Task prompt >> Type out all the records again exactly.
Provided records START
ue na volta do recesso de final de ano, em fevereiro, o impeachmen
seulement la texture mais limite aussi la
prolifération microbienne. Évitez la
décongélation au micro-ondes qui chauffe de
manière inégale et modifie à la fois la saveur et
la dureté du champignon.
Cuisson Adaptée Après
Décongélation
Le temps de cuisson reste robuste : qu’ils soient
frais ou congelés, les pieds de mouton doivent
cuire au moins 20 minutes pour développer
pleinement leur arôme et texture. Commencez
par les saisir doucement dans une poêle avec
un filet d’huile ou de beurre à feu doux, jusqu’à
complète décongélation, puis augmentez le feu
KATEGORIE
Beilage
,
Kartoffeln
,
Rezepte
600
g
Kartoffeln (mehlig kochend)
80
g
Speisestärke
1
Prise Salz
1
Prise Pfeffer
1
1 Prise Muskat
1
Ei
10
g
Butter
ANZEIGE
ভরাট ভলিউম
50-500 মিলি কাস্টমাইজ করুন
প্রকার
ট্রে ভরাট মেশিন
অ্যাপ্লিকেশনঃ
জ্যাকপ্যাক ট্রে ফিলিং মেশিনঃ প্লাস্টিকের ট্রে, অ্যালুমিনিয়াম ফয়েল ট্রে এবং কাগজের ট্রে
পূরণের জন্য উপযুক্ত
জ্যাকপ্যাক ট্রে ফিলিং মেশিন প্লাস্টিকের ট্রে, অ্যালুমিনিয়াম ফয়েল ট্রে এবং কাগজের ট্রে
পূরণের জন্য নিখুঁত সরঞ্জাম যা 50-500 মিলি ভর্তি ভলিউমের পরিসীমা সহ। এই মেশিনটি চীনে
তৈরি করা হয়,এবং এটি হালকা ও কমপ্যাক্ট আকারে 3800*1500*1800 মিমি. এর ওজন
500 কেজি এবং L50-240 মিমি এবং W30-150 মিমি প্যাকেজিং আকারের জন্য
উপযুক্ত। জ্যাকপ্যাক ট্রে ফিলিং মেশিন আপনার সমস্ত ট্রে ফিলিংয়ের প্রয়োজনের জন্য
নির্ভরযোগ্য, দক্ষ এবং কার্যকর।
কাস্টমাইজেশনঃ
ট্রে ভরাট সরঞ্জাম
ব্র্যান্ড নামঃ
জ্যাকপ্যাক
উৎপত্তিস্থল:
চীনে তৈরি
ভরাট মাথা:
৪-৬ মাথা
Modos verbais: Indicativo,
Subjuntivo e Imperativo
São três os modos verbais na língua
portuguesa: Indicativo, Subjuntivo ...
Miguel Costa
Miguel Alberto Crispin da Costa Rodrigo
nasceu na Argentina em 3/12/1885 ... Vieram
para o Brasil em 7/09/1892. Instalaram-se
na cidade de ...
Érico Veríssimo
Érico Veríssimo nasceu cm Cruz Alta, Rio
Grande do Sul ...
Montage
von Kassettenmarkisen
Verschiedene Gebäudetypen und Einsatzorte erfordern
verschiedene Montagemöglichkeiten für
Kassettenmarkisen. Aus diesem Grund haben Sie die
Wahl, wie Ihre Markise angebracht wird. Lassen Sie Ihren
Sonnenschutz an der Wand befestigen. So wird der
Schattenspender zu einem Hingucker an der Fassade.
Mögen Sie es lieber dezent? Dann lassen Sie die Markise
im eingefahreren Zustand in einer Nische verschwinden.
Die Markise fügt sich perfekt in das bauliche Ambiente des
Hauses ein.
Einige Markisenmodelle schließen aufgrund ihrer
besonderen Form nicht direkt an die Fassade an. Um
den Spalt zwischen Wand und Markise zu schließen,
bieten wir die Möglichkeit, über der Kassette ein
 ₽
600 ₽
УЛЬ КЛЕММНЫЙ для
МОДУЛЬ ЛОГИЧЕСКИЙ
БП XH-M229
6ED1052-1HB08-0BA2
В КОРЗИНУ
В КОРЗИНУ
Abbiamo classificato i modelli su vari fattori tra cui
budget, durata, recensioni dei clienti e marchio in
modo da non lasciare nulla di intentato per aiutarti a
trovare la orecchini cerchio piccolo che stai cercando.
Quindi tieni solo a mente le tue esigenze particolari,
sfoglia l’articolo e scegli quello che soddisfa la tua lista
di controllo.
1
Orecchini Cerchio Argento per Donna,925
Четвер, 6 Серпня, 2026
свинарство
Provided records END
Task output >>
ue na volta do recesso de final de ano, em fevereiro, o impeachmen
seulement la texture mais limite aussi la
prolifération microbienne. Évitez la
décongélation au micro-ondes qui chauffe de
manière inégale et modifie à la fois la saveur et
la dureté du champignon.
Cuisson Adaptée Après
Décongélation
Le temps de cuisson reste robuste : qu’ils soient
frais ou congelés, les pieds de mouton doivent
cuire au moins 20 minutes pour développer
pleinement leur arôme et texture. Commencez
par les saisir doucement dans une poêle avec
un filet d’huile ou de beurre à feu doux, jusqu’à
complète décongélation, puis augmentez le feu
KATEGORIE
Beilage
,
Kartoffeln
,
Rezepte
600
g
Kartoffeln (mehlig kochend)
80
g
Speisestärke
1
Prise Salz
1
Prise Pfeffer
1
1 Prise Muskat
1
Ei
10
g
Butter
ANZEIGE
ভরাট ভলিউম
50-500 মিলি কাস্টমাইজ করুন
প্রকার
ট্রে ভরাট মেশিন
অ্যাপ্লিকেশনঃ
জ্যাকপ্যাক ট্রে ফিলিং মেশিনঃ প্লাস্টিকের ট্রে, অ্যালুমিনিয়াম ফয়েল ট্রে এবং কাগজের ট্রে
পূরণের জন্য উপযুক্ত
জ্যাকপ্যাক ট্রে ফিলিং মেশিন প্লাস্টিকের ট্রে, অ্যালুমিনিয়াম ফয়েল ট্রে এবং কাগজের ট্রে
পূরণের জন্য নিখুঁত সরঞ্জাম যা 50-500 মিলি ভর্তি ভলিউমের পরিসীমা সহ। এই মেশিনটি চীনে
তৈরি করা হয়,এবং এটি হালকা ও কমপ্যাক্ট আকারে 3800*1500*1800 মিমি. এর ওজন
500 কেজি এবং L50-240 মিমি এবং W30-150 মিমি প্যাকেজিং আকারের জন্য
উপযুক্ত। জ্যাকপ্যাক ট্রে ফিলিং মেশিন আপনার সমস্ত ট্রে ফিলিংয়ের প্রয়োজনের জন্য
নির্ভরযোগ্য, দক্ষ এবং কার্যকর।
কাস্টমাইজেশনঃ
ট্রে ভরাট সরঞ্জাম
ব্র্যান্ড নামঃ
জ্যাকপ্যাক
উৎপত্তিস্থল:
চীনে তৈরি
ভরাট মাথা:
৪-৬ মাথা
Modos verbais: Indicativo,
Subjuntivo e Imperativo
São três os modos verbais na língua
portuguesa: Indicativo, Subjuntivo ...
Miguel Costa
Miguel Alberto Crispin da Costa Rodrigo
nasceu na Argentina em 3/12/1885 ... Vieram
para o Brasil em 7/09/1892. Instalaram-se
na cidade de ...
Érico Veríssimo
Érico Veríssimo nasceu cm Cruz Alta, Rio
Grande do Sul ...
Montage
von Kassettenmarkisen
Verschiedene Gebäudetypen und Einsatzorte erfordern
verschiedene Montagemöglichkeiten für
Kassettenmarkisen. Aus diesem Grund haben Sie die
Wahl, wie Ihre Markise angebracht wird. Lassen Sie Ihren
Sonnenschutz an der Wand befestigen. So wird der
Schattenspender zu einem Hingucker an der Fassade.
Mögen Sie es lieber dezent? Dann lassen Sie die Markise
im eingefahreren Zustand in einer Nische verschwinden.
Die Markise fügt sich perfekt in das bauliche Ambiente des
Hauses ein.
Einige Markisenmodelle schließen aufgrund ihrer
besonderen Form nicht direkt an die Fassade an. Um
den Spalt zwischen Wand und Markise zu schließen,
bieten wir die Möglichkeit, über der Kassette ein
 ₽
600 ₽
УЛЬ КЛЕММНЫЙ для
МОДУЛЬ ЛОГИЧЕСКИЙ
БП XH-M229
6ED1052-1HB08-0BA2
В КОРЗИНУ
В КОРЗИНУ
Abbiamo classificato i modelli su vari fattori tra cui
budget, durata, recensioni dei clienti e marchio in
modo da non lasciare nulla di intentato per aiutarti a
trovare la orecchini cerchio piccolo che stai cercando.
Quindi tieni solo a mente le tue esigenze particolari,
sfoglia l’articolo e scegli quello che soddisfa la tua lista
di controllo.
1
Orecchini Cerchio Argento per Donna,925
Четвер, 6 Серпня, 2026
свинарство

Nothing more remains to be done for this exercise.